● **Activity**: In the data, find each line where the word "şekilde" appears and list that line.

------ Task input

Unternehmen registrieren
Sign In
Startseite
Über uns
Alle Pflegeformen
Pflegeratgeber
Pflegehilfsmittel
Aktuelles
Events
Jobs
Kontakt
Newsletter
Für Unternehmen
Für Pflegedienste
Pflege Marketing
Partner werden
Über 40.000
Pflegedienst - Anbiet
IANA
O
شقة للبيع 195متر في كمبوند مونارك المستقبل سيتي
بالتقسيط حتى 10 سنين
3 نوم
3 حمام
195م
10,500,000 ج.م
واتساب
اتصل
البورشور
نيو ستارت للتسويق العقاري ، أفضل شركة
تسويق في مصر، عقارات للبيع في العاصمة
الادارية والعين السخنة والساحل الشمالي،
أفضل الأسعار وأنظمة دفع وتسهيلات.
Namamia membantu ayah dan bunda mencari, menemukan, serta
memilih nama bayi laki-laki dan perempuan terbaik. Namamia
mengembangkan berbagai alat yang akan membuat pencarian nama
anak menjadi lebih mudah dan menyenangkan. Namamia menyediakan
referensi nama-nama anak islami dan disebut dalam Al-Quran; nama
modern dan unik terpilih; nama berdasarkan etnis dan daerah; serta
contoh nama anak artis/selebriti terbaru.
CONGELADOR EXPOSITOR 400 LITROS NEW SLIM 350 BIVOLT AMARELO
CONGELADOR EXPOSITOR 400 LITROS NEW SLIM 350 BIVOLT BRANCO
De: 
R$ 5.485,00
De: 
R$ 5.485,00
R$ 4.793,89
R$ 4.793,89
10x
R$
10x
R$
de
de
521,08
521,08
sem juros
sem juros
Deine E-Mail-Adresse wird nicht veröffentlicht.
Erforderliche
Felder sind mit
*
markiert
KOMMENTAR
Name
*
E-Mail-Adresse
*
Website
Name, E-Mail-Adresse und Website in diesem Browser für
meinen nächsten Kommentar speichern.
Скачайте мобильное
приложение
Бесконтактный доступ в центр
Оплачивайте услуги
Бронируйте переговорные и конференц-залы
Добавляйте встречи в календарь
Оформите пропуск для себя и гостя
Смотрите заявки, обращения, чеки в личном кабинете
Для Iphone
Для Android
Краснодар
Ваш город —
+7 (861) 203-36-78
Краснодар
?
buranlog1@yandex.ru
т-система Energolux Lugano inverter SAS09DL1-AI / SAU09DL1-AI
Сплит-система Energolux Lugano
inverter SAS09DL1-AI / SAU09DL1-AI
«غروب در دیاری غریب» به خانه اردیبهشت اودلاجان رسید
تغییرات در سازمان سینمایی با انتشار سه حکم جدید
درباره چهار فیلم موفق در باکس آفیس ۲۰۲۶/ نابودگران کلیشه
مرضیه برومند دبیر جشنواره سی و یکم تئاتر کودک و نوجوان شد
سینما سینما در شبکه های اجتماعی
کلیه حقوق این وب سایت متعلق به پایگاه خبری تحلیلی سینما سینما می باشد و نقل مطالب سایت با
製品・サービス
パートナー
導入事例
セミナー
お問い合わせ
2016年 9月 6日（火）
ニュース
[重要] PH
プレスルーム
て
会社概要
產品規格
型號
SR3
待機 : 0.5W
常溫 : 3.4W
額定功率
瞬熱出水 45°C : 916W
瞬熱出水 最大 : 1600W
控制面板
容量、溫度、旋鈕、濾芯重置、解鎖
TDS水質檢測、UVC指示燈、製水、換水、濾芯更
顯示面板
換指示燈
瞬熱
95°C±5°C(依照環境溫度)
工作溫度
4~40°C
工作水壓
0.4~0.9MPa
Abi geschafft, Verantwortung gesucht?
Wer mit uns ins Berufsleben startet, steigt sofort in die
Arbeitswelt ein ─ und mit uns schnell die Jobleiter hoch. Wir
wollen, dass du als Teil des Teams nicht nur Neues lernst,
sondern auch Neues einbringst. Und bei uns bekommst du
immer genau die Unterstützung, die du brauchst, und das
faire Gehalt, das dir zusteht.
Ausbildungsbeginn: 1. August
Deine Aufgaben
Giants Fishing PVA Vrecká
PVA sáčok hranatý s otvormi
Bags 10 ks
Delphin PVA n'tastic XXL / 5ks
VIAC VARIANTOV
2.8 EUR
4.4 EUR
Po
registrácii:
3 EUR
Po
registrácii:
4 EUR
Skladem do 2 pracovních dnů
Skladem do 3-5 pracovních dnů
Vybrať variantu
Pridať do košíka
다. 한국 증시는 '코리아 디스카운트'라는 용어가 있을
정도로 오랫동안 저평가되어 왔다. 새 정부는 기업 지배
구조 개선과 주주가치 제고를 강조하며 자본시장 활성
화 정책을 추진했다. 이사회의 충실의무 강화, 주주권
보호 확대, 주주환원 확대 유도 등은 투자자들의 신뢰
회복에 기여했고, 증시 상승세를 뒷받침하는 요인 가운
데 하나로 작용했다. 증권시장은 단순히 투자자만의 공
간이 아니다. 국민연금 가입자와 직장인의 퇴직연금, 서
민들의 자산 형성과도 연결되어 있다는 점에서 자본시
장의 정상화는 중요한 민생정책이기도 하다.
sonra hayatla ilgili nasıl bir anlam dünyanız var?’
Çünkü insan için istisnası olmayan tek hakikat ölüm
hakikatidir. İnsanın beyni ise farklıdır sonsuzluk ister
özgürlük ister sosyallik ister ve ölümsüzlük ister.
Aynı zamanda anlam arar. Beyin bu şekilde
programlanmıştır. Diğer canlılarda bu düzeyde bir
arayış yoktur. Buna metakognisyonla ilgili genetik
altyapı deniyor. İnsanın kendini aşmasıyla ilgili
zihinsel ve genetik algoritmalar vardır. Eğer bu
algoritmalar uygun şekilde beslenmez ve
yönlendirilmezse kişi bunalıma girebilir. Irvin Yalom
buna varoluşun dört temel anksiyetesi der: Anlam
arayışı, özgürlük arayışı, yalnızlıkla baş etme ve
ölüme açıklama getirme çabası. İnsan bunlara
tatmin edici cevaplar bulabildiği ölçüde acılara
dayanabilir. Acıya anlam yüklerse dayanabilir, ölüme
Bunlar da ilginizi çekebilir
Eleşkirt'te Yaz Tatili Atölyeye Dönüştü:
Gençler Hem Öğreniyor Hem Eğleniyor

------------

● **Expected answer**:
Aynı zamanda anlam arar. Beyin bu şekilde
algoritmalar uygun şekilde beslenmez ve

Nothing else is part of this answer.